→ Data extracts

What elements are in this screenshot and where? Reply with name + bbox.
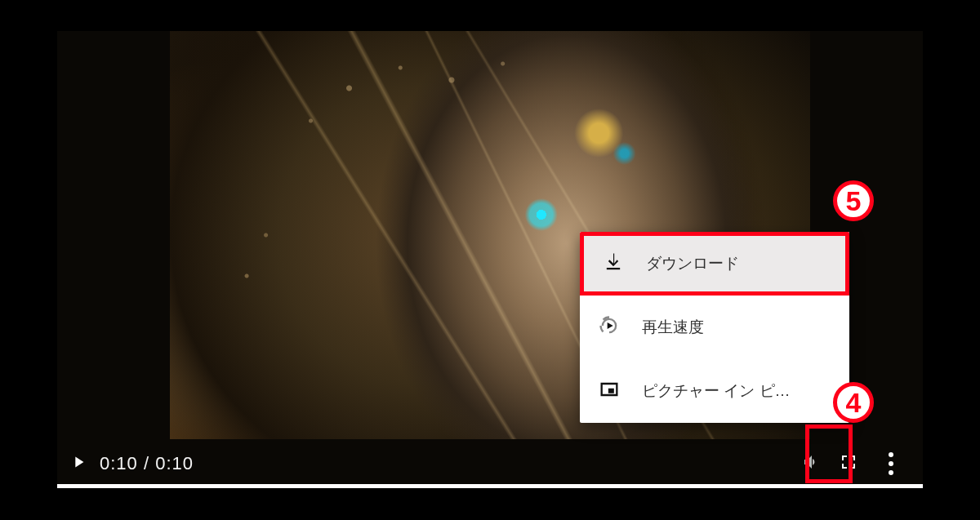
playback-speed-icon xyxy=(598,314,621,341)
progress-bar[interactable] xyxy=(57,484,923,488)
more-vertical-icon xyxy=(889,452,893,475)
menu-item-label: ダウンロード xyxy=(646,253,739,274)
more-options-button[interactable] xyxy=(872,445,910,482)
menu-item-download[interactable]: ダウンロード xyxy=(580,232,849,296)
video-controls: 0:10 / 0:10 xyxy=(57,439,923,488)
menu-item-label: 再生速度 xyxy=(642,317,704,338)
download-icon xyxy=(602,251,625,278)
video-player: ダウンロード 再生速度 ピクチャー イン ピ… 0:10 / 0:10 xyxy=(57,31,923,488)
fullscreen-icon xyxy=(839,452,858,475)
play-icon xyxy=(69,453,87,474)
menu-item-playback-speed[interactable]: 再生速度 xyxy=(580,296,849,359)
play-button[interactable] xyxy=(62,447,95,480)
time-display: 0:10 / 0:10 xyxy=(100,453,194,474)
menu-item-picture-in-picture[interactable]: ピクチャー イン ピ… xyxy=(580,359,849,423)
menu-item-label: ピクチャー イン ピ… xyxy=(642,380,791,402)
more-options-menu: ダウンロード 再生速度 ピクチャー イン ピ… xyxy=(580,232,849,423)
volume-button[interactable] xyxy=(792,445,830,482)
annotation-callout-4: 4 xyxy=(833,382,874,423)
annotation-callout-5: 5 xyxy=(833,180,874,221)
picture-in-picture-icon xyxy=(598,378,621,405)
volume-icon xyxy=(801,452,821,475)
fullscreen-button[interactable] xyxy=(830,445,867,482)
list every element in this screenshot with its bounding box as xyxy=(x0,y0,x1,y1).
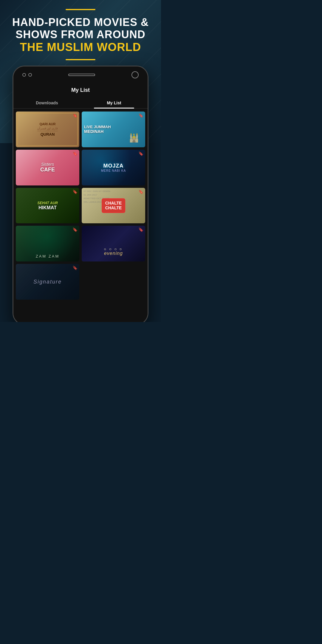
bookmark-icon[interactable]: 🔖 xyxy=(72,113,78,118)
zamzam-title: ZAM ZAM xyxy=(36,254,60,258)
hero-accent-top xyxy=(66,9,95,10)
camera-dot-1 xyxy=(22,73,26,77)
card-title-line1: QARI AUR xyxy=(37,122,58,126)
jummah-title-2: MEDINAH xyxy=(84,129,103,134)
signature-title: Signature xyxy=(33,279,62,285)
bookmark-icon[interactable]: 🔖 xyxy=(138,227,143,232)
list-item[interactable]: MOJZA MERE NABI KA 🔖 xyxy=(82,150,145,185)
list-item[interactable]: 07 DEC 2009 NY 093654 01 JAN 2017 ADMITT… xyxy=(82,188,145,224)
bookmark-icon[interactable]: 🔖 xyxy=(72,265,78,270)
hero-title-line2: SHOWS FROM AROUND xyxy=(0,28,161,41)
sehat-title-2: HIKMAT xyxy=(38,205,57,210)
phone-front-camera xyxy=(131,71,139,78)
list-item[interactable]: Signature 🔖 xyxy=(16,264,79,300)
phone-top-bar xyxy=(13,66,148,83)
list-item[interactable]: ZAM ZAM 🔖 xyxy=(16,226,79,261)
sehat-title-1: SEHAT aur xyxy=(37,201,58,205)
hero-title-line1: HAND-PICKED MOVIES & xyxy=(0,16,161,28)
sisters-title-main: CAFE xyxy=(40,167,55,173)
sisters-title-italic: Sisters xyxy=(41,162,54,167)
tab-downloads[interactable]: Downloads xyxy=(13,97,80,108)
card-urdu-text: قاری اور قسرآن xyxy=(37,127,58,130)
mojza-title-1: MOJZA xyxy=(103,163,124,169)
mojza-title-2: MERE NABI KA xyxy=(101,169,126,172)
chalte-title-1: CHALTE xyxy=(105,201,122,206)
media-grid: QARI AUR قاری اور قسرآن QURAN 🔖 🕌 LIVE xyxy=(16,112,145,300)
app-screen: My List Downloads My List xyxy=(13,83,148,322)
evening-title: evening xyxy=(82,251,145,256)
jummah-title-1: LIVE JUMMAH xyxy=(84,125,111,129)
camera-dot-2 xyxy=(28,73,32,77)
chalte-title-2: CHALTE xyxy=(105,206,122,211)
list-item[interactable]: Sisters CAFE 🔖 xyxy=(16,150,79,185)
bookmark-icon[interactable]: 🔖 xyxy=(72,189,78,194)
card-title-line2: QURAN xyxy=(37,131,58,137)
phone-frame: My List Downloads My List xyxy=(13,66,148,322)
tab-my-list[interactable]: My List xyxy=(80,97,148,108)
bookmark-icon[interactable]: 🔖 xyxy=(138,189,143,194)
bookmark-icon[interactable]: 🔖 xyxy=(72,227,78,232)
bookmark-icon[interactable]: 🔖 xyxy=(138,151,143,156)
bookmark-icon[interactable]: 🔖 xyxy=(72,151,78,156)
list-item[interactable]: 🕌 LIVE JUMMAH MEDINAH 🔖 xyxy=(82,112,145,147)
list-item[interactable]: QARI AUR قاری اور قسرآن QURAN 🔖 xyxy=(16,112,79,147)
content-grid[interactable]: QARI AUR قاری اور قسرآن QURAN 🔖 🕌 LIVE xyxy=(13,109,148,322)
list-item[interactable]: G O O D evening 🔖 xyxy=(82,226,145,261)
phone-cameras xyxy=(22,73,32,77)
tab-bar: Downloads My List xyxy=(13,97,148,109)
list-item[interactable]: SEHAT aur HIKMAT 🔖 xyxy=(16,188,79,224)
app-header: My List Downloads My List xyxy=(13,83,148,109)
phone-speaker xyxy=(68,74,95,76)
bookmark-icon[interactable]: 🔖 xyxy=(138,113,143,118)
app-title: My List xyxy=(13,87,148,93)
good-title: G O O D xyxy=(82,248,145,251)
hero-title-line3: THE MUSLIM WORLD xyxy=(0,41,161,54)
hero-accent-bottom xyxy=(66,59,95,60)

→ Activity
A faithful, complete copy of the records above is required, one that contains no pictures.

→ Solution for this task
What elements are in this screenshot and where? Reply with name + bbox.
playback-speed-icon xyxy=(598,314,621,341)
progress-bar[interactable] xyxy=(57,484,923,488)
more-vertical-icon xyxy=(889,452,893,475)
menu-item-label: ダウンロード xyxy=(646,253,739,274)
more-options-button[interactable] xyxy=(872,445,910,482)
menu-item-download[interactable]: ダウンロード xyxy=(580,232,849,296)
video-controls: 0:10 / 0:10 xyxy=(57,439,923,488)
menu-item-label: 再生速度 xyxy=(642,317,704,338)
download-icon xyxy=(602,251,625,278)
video-player: ダウンロード 再生速度 ピクチャー イン ピ… 0:10 / 0:10 xyxy=(57,31,923,488)
fullscreen-icon xyxy=(839,452,858,475)
play-icon xyxy=(69,453,87,474)
menu-item-playback-speed[interactable]: 再生速度 xyxy=(580,296,849,359)
play-button[interactable] xyxy=(62,447,95,480)
time-display: 0:10 / 0:10 xyxy=(100,453,194,474)
menu-item-picture-in-picture[interactable]: ピクチャー イン ピ… xyxy=(580,359,849,423)
menu-item-label: ピクチャー イン ピ… xyxy=(642,380,791,402)
more-options-menu: ダウンロード 再生速度 ピクチャー イン ピ… xyxy=(580,232,849,423)
volume-button[interactable] xyxy=(792,445,830,482)
annotation-callout-4: 4 xyxy=(833,382,874,423)
annotation-callout-5: 5 xyxy=(833,180,874,221)
picture-in-picture-icon xyxy=(598,378,621,405)
volume-icon xyxy=(801,452,821,475)
fullscreen-button[interactable] xyxy=(830,445,867,482)
list every element in this screenshot with its bounding box as xyxy=(x0,y0,x1,y1).
bookmark-icon[interactable]: 🔖 xyxy=(72,113,78,118)
zamzam-title: ZAM ZAM xyxy=(36,254,60,258)
hero-accent-top xyxy=(66,9,95,10)
camera-dot-1 xyxy=(22,73,26,77)
card-title-line1: QARI AUR xyxy=(37,122,58,126)
jummah-title-2: MEDINAH xyxy=(84,129,103,134)
signature-title: Signature xyxy=(33,279,62,285)
bookmark-icon[interactable]: 🔖 xyxy=(138,227,143,232)
list-item[interactable]: MOJZA MERE NABI KA 🔖 xyxy=(82,150,145,185)
list-item[interactable]: 07 DEC 2009 NY 093654 01 JAN 2017 ADMITT… xyxy=(82,188,145,224)
bookmark-icon[interactable]: 🔖 xyxy=(72,265,78,270)
hero-title-line2: SHOWS FROM AROUND xyxy=(0,28,161,41)
sehat-title-2: HIKMAT xyxy=(38,205,57,210)
phone-front-camera xyxy=(131,71,139,78)
list-item[interactable]: Signature 🔖 xyxy=(16,264,79,300)
phone-top-bar xyxy=(13,66,148,83)
list-item[interactable]: ZAM ZAM 🔖 xyxy=(16,226,79,261)
sehat-title-1: SEHAT aur xyxy=(37,201,58,205)
hero-title-line1: HAND-PICKED MOVIES & xyxy=(0,16,161,28)
sisters-title-main: CAFE xyxy=(40,167,55,173)
sisters-title-italic: Sisters xyxy=(41,162,54,167)
tab-downloads[interactable]: Downloads xyxy=(13,97,80,108)
card-urdu-text: قاری اور قسرآن xyxy=(37,127,58,130)
mojza-title-1: MOJZA xyxy=(103,163,124,169)
mojza-title-2: MERE NABI KA xyxy=(101,169,126,172)
chalte-title-1: CHALTE xyxy=(105,201,122,206)
media-grid: QARI AUR قاری اور قسرآن QURAN 🔖 🕌 LIVE xyxy=(16,112,145,300)
app-screen: My List Downloads My List xyxy=(13,83,148,322)
evening-title: evening xyxy=(82,251,145,256)
jummah-title-1: LIVE JUMMAH xyxy=(84,125,111,129)
camera-dot-2 xyxy=(28,73,32,77)
chalte-title-2: CHALTE xyxy=(105,206,122,211)
list-item[interactable]: Sisters CAFE 🔖 xyxy=(16,150,79,185)
bookmark-icon[interactable]: 🔖 xyxy=(72,189,78,194)
card-title-line2: QURAN xyxy=(37,131,58,137)
phone-frame: My List Downloads My List xyxy=(13,66,148,322)
tab-my-list[interactable]: My List xyxy=(80,97,148,108)
bookmark-icon[interactable]: 🔖 xyxy=(138,189,143,194)
bookmark-icon[interactable]: 🔖 xyxy=(72,227,78,232)
bookmark-icon[interactable]: 🔖 xyxy=(138,151,143,156)
bookmark-icon[interactable]: 🔖 xyxy=(72,151,78,156)
list-item[interactable]: 🕌 LIVE JUMMAH MEDINAH 🔖 xyxy=(82,112,145,147)
list-item[interactable]: QARI AUR قاری اور قسرآن QURAN 🔖 xyxy=(16,112,79,147)
content-grid[interactable]: QARI AUR قاری اور قسرآن QURAN 🔖 🕌 LIVE xyxy=(13,109,148,322)
list-item[interactable]: G O O D evening 🔖 xyxy=(82,226,145,261)
phone-cameras xyxy=(22,73,32,77)
tab-bar: Downloads My List xyxy=(13,97,148,109)
list-item[interactable]: SEHAT aur HIKMAT 🔖 xyxy=(16,188,79,224)
app-header: My List Downloads My List xyxy=(13,83,148,109)
phone-speaker xyxy=(68,74,95,76)
bookmark-icon[interactable]: 🔖 xyxy=(138,113,143,118)
app-title: My List xyxy=(13,87,148,93)
good-title: G O O D xyxy=(82,248,145,251)
hero-title-line3: THE MUSLIM WORLD xyxy=(0,41,161,54)
hero-accent-bottom xyxy=(66,59,95,60)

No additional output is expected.